To say that the TA-100 front panel is minimal is an understatement. As you can see above, there’s a display, a headphone jack, a couple of tiny buttons for source selection, a power switch, and a knob to control the volume. At the risk of being chauvinistic, This is a very “wife-friendly” receiver. The remote control does allow access to a few more controls — bass, treble, and balance, and the ability to dim the display. You can set some FM presets, too, if you want.
So, that’s been the start of our new stereo system in the living room.

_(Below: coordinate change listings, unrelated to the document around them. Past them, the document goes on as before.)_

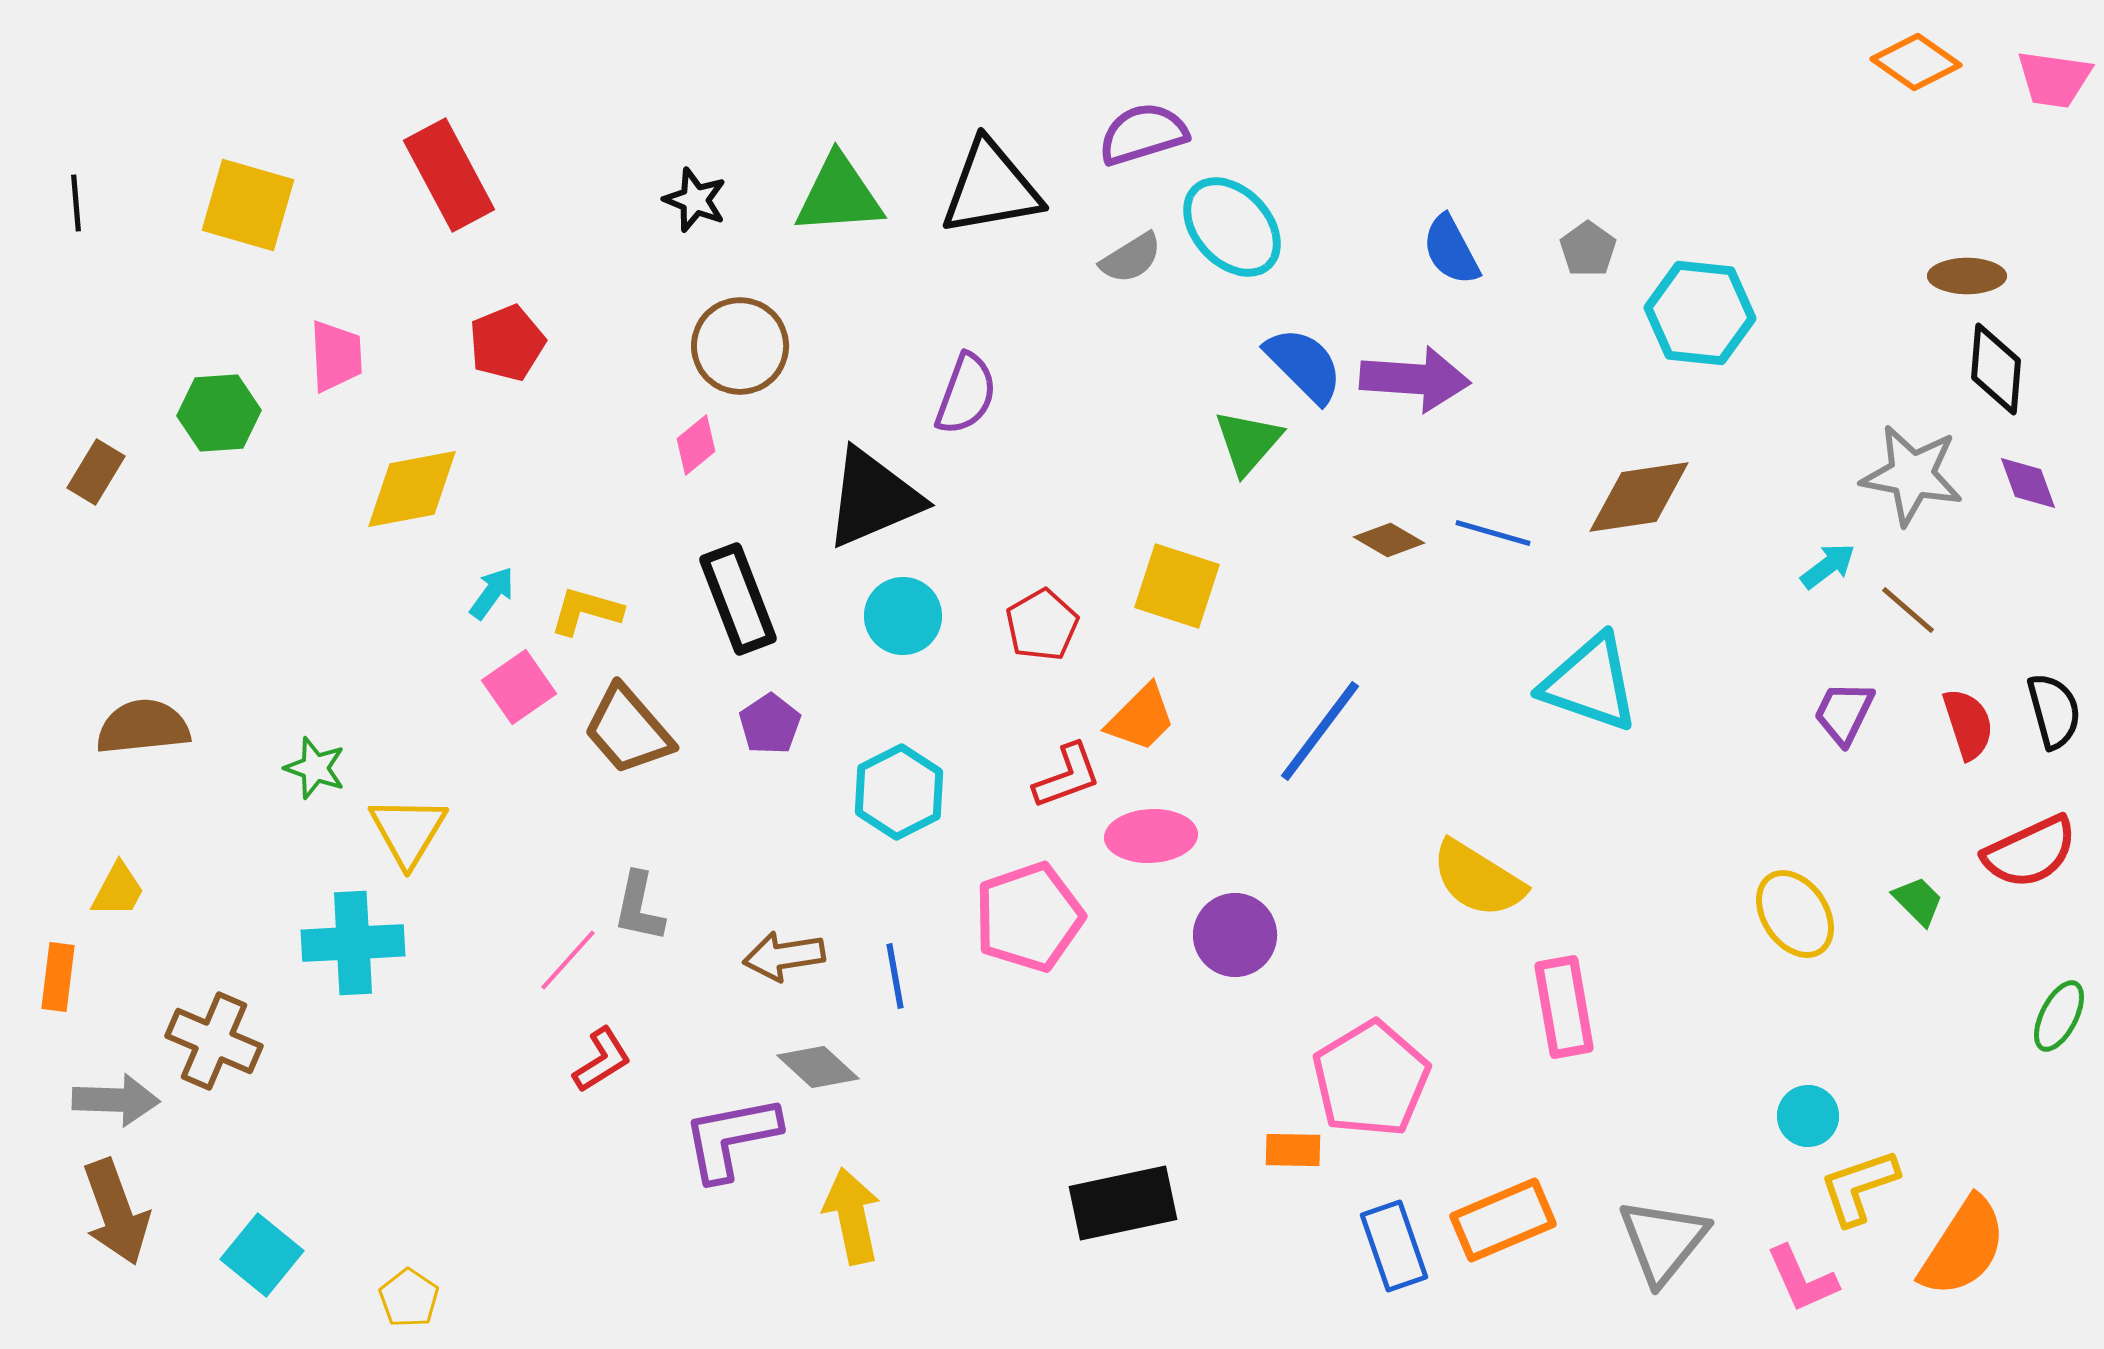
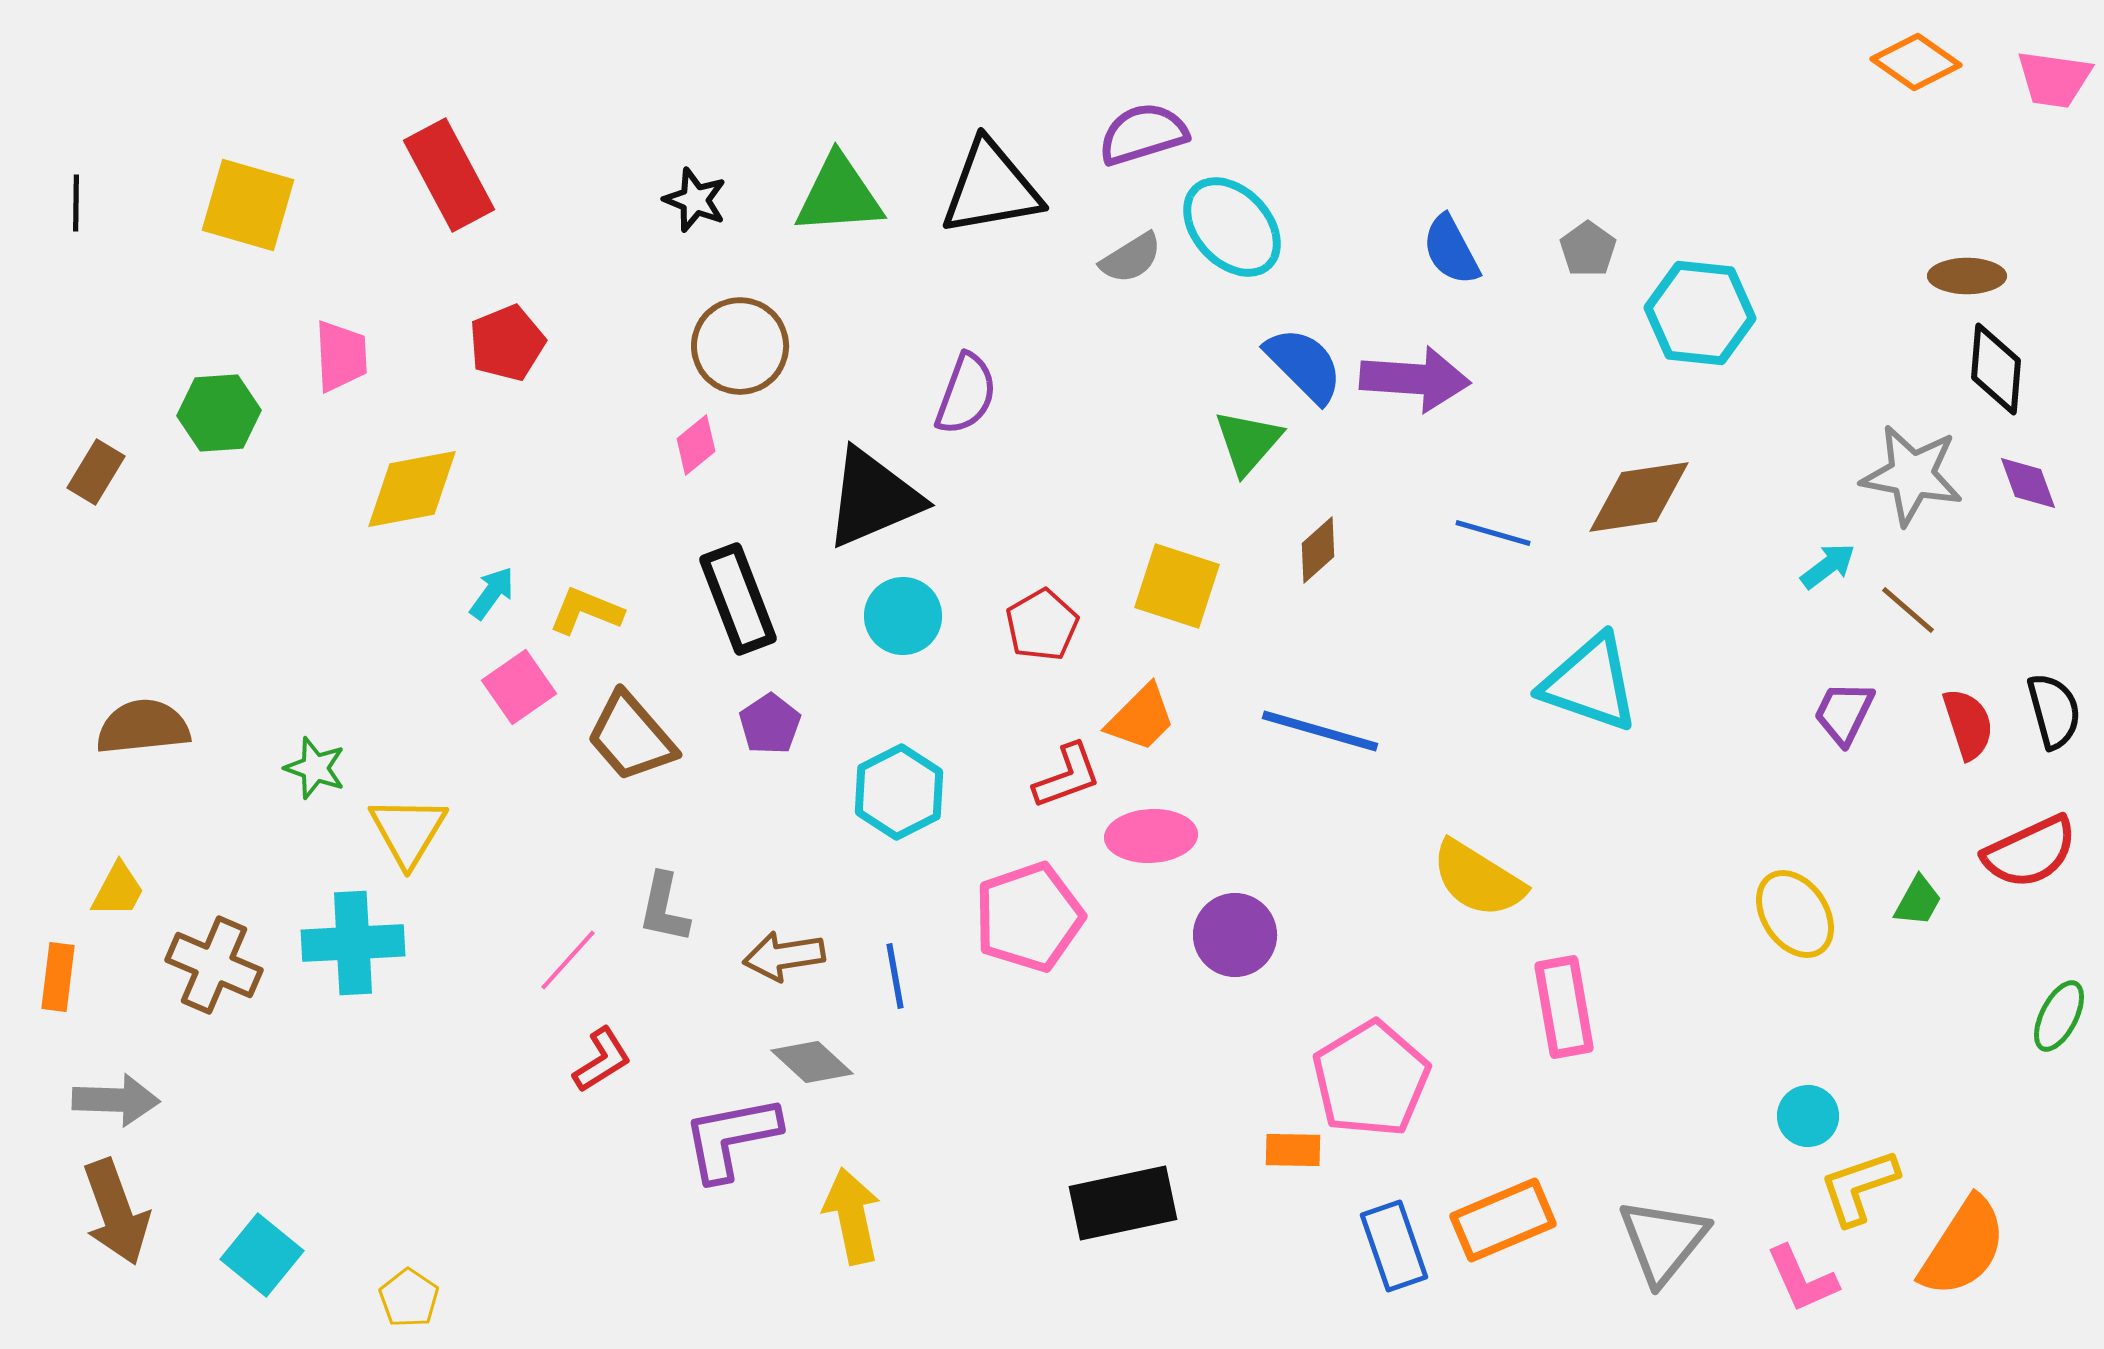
black line at (76, 203): rotated 6 degrees clockwise
pink trapezoid at (336, 356): moved 5 px right
brown diamond at (1389, 540): moved 71 px left, 10 px down; rotated 72 degrees counterclockwise
yellow L-shape at (586, 611): rotated 6 degrees clockwise
brown trapezoid at (628, 730): moved 3 px right, 7 px down
blue line at (1320, 731): rotated 69 degrees clockwise
green trapezoid at (1918, 901): rotated 74 degrees clockwise
gray L-shape at (639, 907): moved 25 px right, 1 px down
brown cross at (214, 1041): moved 76 px up
gray diamond at (818, 1067): moved 6 px left, 5 px up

A huge plus is that Donna has really been enjoying the new gear. She generally doesn’t care a lot about this kind of thing, and generally doesn’t really notice the sound of a stereo system. In this case, she’s made more than a few comments this evening about how really nice it sounds. We’ve been listening to a mixture of music streaming over from Amazon (Alison Kraus, Thelonius Monk, and Blood Sweat and Tears) and CDs (Dire Straits and Empty Pockets) since she arrived home late in the afternoon.
I still need to choose a proper CD player and turntable for the living room. For now, I’ve got the analog outputs from our Samsung Blu-ray player connected, but it makes a really lousy CD player. For one thing, the controls when playing CDs are really funky. A CD plays through fine the first time it’s inserted, but repeats the last track over and over once it gets to the end of the disc. Or, it just stops playing. Or something. Subsequent insertions start at the last song and repeat that ad-infinitum. And, the thing is so light-weight that even a light tap on the controls sends is sliding across the shelf. Samsung’s decisions as to what audio should come out the analog jacks and the digital connections is also more than a bit confusing.
Emotiva make what appears to be a very nice, if slightly pricey CD player (model CD-100) that I’ll consider. It shares the same design and control aesthetic as the receiver. And, I like the idea of supporting a US company. Incidentally, that’s why I went into the shop specifically to listen to the Polk speakers. Not only are they a US company, but they were founded in Baltimore. Anyway….
For the turntable, I’m pretty well set, at this point, on a Denon DP-300F, and I’ll swap in my Ortofon 2M Red cartridge/stylus. The Denon is an automatic belt-drive turntable with a servo-controlled DC motor, making it simple to setup and use. It will end up being drawer-mounted below the receiver. I see that the DP-300F is currently available for $100 off the regular selling price, so I may be ordering that sooner than later, and ahead of the CD player.
Finally, for those interested, the furniture chosen for this part of the room includes Ikea’s Billy bookcases, and a Besta “tv unit” with Uppleva tv bracket. The TV is a Samsung 43” 4K model, and it’s connected to a Samsung soundbar/subwoofer providing a fairly nice movie viewing experience (although, we may abandon these in favor of the simple stereo system).
Manufacturer product photos for this article were picked up from the Emotiva web site or from the Turntable Lab web site. Original photos from the Mortensen Mansion were made with a Google Pixel 2 smartphone and edited in Snapseed on an Acer Chromebook R11.